As I do this work I become more and more convinced that we need to give our children more rope to make their own decisions. I raised a VERY strong will daughter. Everything was a power struggle with her. On a cold winter morning I was known to say to my daughters it is going to be cold today you should wear a coat. To which she would respond I don't have to wear a coat if I don't want to. I knew not to get into a power struggle with her but I must confess that was difficult to not argue with her about a coat. One day I simply said "Okay." That night a dinner she said "How can I decide for myself whether I need a coat or not." We discussed ways to know if it would be cold all day. From then on it was never an issue. She made her own decision. It seems that since it had stayed cold all day she had not been able to go outside for recess. I love it when natural consequences come into play.
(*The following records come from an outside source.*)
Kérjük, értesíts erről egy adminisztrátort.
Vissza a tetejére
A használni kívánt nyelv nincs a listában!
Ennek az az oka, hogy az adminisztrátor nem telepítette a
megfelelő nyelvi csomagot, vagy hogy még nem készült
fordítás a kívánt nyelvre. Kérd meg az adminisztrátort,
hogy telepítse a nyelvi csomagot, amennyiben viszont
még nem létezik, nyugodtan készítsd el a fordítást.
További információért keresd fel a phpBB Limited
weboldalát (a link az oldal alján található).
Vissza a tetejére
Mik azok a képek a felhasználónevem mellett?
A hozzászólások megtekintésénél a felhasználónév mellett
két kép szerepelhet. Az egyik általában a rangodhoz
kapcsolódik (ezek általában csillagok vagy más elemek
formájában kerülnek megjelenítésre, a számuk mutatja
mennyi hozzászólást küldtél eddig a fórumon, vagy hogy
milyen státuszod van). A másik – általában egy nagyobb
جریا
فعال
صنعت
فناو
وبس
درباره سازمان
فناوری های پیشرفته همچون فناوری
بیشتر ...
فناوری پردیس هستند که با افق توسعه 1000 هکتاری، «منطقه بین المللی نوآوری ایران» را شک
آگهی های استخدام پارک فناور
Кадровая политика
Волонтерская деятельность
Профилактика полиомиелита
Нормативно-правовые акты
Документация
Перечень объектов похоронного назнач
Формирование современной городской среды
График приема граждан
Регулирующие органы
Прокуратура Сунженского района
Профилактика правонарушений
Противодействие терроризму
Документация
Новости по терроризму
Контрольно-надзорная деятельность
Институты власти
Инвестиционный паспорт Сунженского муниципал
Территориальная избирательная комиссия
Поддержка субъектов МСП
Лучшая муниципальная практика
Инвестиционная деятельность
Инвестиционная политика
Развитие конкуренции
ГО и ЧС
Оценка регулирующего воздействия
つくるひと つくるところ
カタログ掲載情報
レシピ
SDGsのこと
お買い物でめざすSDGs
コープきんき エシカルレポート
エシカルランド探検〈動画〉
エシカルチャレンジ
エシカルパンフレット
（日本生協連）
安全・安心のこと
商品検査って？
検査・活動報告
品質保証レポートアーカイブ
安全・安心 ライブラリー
Start with the small issues when they are young. If there is a foundation of making decisions they will be better equipped to make those big decisions that occur in adolescence. I am convinced that we make too many decisions for our teens. Experiment with trying this soon. When it is a decision that did not turn out well, process with them the outcome. Please resist the urge to say I told you so….. You want them to develop into good decision makers. This is not about you being right. Sherri
I am a father raising a VERY strong willed daughter also. I wouldn't have it any other way. She will never be submissive, mamby-pamby or a doormat to an abusive partner. The way I explain my suggestions to her is that I have lived longer and made more mistakes, thus have had additional time to learn and foresee more things. I want to help her avoid making the same painful mistakes I did. If she still wants to do it her way, I let her. She knows that I love her and respect her and, if there are unpleasant consequences she also learns, I tried to protect her.